##### Data shown #####

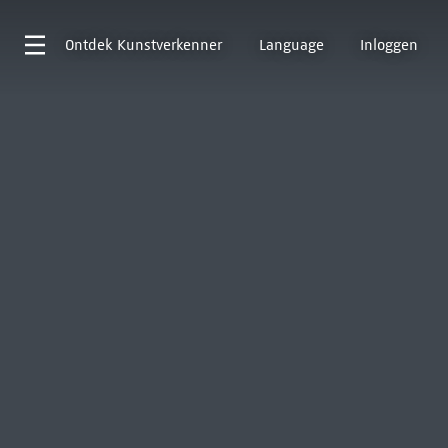
Ontdek
Kunstverkenner
Language
Inloggen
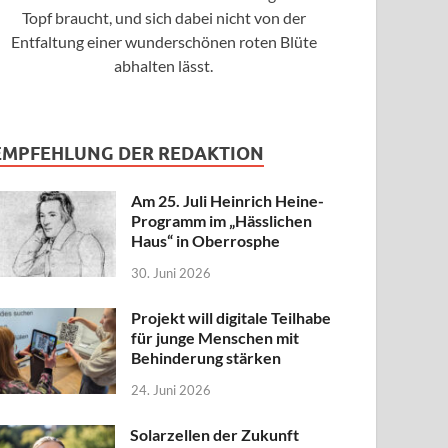
Topf braucht, und sich dabei nicht von der
Entfaltung einer wunderschönen roten Blüte
abhalten lässt.
EMPFEHLUNG DER REDAKTION
Am 25. Juli Heinrich Heine-
Programm im „Hässlichen
Haus“ in Oberrosphe
30. Juni 2026
Projekt will digitale Teilhabe
für junge Menschen mit
Behinderung stärken
24. Juni 2026
Solarzellen der Zukunft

#####

#### Work order
Word for word, copy every line of the data, excluding any pictures.

#### Output for this exercise
Ontdek
Kunstverkenner
Language
Inloggen
Topf braucht, und sich dabei nicht von der
Entfaltung einer wunderschönen roten Blüte
abhalten lässt.
EMPFEHLUNG DER REDAKTION
Am 25. Juli Heinrich Heine-
Programm im „Hässlichen
Haus“ in Oberrosphe
30. Juni 2026
Projekt will digitale Teilhabe
für junge Menschen mit
Behinderung stärken
24. Juni 2026
Solarzellen der Zukunft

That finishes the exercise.